(Working data Opens)

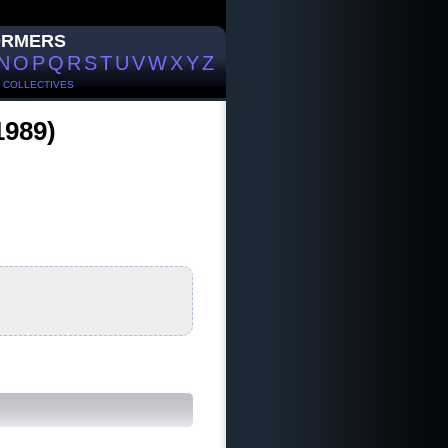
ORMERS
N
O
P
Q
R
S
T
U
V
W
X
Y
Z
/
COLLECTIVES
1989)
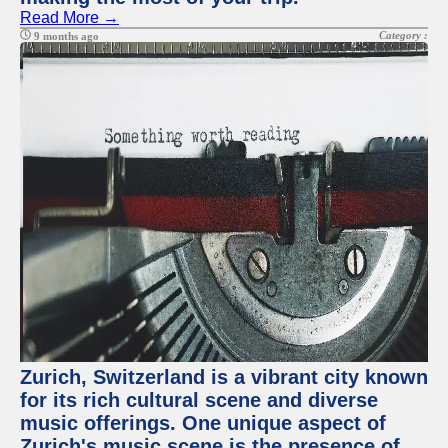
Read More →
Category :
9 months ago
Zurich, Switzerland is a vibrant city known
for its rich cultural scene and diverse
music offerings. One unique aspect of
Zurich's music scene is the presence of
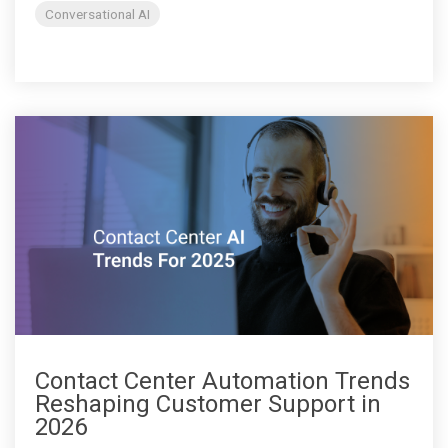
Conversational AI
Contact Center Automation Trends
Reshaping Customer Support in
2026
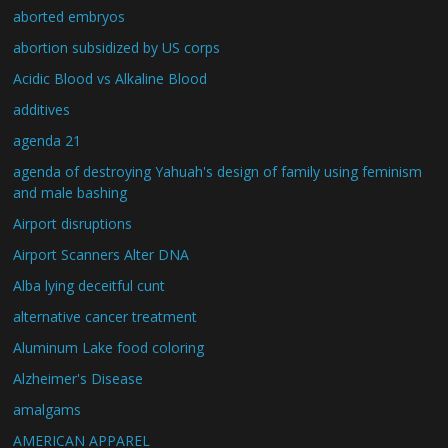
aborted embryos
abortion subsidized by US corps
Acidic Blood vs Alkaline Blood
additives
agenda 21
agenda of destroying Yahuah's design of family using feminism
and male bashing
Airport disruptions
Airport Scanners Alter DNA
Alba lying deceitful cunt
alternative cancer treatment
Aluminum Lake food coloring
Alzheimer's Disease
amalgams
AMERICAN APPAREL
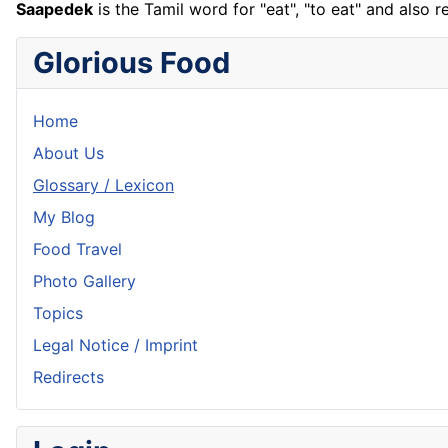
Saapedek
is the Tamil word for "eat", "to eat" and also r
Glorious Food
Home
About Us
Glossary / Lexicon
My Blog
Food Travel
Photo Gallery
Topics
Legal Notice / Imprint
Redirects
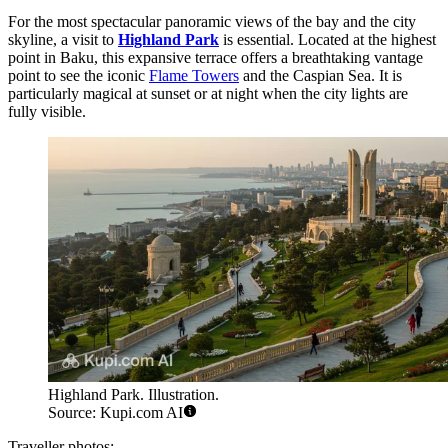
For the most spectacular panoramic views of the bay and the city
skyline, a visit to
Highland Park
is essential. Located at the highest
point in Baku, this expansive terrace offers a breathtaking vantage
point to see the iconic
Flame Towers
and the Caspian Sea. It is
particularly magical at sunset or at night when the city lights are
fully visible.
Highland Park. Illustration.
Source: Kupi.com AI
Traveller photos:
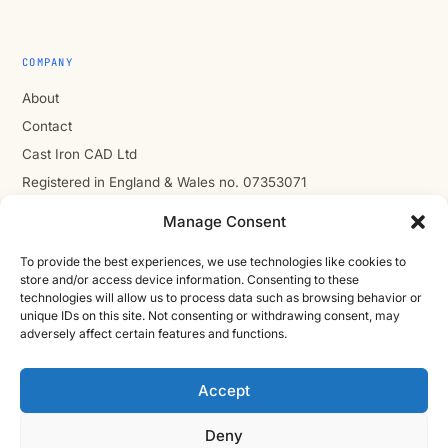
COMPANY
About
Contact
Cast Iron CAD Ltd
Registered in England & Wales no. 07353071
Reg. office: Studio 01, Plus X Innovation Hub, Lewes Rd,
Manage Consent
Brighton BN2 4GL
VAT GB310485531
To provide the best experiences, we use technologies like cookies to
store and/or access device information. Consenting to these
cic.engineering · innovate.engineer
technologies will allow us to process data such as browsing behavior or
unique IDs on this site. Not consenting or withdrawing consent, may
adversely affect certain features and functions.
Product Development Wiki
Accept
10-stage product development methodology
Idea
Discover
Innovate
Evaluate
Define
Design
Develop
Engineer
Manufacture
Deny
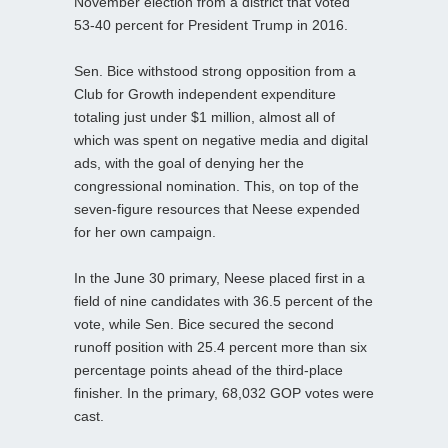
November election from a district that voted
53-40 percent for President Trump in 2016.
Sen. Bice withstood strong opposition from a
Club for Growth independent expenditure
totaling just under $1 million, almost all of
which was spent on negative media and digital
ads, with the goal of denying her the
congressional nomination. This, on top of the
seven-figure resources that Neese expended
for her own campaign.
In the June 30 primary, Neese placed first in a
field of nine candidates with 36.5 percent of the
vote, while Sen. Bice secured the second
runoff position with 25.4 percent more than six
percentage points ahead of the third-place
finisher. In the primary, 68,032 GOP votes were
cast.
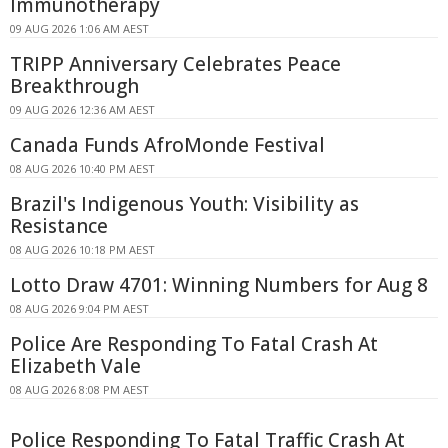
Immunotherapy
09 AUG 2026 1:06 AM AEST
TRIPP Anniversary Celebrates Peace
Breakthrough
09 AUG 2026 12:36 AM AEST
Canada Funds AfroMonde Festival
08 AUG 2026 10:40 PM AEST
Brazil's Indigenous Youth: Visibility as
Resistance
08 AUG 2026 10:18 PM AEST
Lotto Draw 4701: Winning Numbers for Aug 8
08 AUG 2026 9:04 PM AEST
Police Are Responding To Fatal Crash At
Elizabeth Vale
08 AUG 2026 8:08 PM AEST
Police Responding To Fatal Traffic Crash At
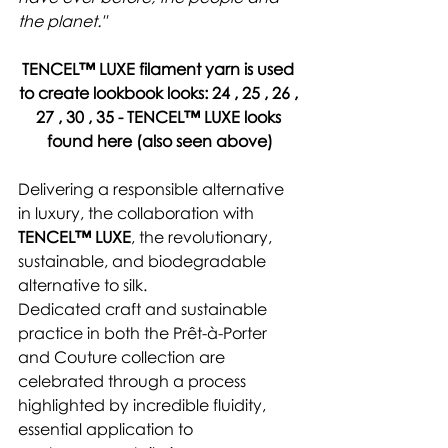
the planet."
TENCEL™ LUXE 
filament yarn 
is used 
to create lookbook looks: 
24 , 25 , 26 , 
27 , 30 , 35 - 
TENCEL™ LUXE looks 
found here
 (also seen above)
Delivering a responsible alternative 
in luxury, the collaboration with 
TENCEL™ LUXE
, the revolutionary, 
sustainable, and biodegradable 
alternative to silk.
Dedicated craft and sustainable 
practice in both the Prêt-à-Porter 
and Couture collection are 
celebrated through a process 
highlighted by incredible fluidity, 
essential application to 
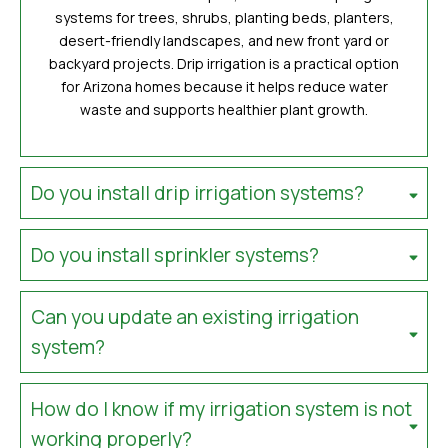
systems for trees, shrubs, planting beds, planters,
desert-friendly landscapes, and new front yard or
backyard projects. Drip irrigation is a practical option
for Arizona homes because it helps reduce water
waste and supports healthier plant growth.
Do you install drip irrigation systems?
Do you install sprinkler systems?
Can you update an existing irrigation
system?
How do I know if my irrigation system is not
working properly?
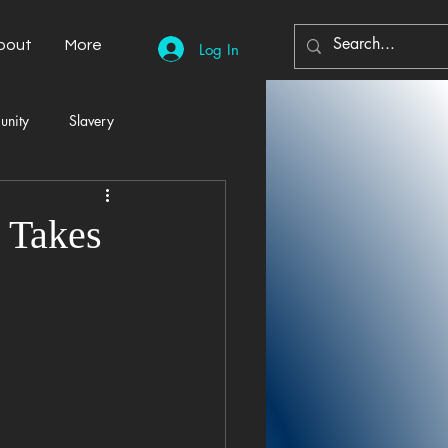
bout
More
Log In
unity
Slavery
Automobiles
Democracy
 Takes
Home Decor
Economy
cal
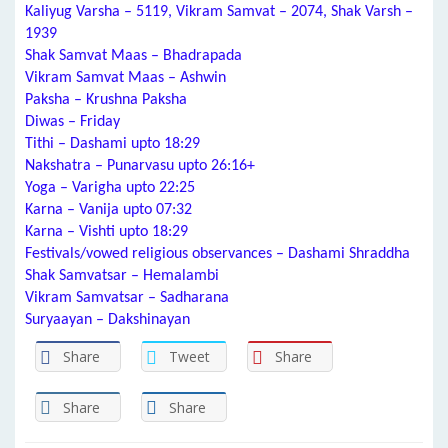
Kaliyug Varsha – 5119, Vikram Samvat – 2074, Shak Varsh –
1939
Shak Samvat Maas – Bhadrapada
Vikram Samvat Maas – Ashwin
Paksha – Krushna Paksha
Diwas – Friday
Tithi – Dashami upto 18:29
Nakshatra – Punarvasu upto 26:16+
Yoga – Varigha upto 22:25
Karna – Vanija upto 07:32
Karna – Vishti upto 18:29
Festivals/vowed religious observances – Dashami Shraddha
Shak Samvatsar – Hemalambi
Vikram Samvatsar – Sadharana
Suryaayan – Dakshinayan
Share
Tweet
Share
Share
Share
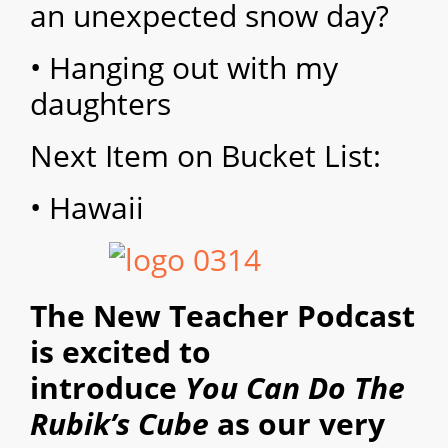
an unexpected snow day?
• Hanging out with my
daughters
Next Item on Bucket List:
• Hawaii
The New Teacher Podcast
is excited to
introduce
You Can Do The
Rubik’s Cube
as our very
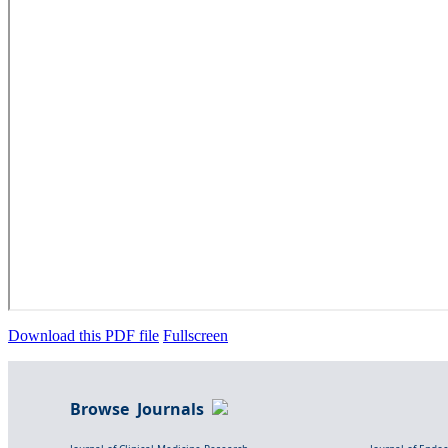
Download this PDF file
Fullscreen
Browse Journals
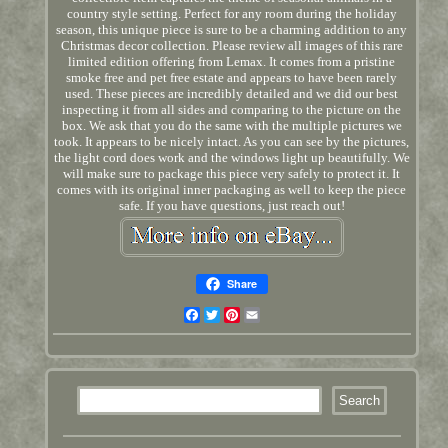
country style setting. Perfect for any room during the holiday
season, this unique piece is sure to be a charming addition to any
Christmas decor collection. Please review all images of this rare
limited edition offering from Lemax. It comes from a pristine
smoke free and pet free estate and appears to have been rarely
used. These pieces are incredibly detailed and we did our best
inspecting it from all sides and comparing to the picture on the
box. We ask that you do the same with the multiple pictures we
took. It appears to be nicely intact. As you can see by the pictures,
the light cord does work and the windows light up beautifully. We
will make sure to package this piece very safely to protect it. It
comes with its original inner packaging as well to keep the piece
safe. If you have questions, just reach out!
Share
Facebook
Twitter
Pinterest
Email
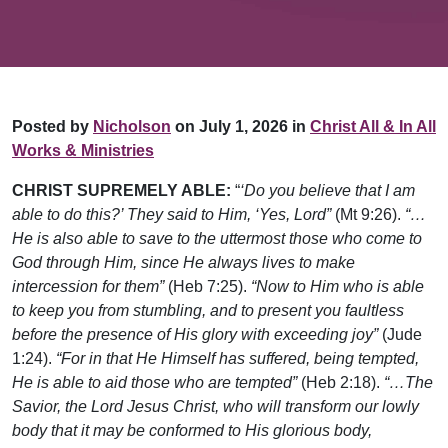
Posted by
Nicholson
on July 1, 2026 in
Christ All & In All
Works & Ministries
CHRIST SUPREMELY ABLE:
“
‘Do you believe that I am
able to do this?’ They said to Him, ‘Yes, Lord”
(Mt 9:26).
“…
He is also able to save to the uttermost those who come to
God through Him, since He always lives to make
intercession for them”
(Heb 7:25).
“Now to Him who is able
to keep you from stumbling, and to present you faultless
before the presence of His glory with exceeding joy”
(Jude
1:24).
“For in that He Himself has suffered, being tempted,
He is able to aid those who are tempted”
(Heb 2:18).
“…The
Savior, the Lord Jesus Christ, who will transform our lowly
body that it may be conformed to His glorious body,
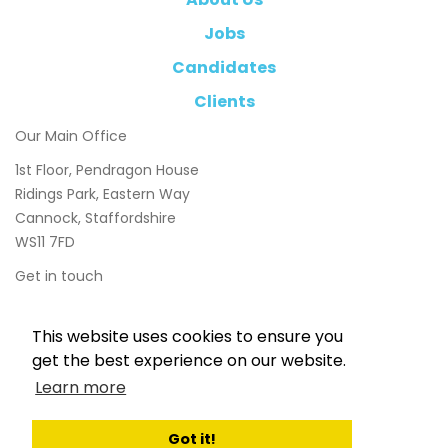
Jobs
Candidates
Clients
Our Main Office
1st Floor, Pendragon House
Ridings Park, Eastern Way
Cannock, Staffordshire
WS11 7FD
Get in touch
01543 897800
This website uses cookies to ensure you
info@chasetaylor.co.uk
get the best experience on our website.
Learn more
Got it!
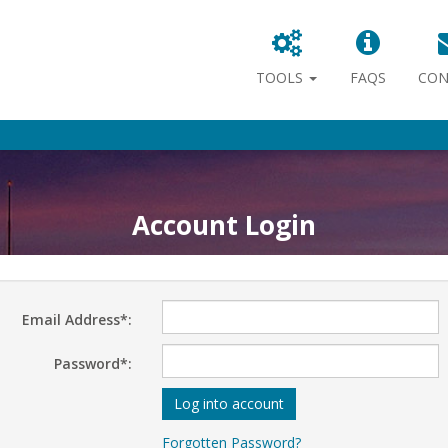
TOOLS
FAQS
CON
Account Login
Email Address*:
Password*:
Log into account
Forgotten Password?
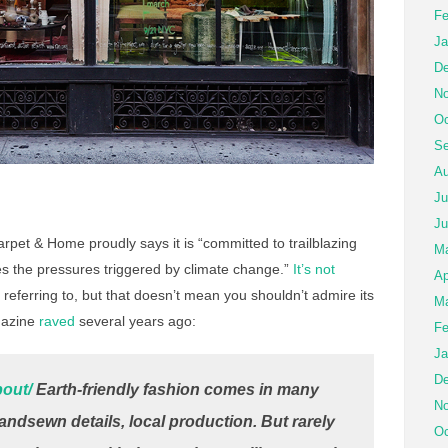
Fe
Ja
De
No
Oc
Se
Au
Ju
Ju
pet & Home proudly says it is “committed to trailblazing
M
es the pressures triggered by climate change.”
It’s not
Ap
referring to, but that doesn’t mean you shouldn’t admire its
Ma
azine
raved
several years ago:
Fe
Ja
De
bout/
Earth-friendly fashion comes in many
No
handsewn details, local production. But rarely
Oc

(Working data Closes)

◆ Your instructions ◆
In the entries above, identify every line with the word "comes". Copy those lines.

◆ Written solution ◆
limited edition offering from Lemax. It comes from a pristine
comes with its original inner packaging as well to keep the piece
Earth-friendly fashion comes in many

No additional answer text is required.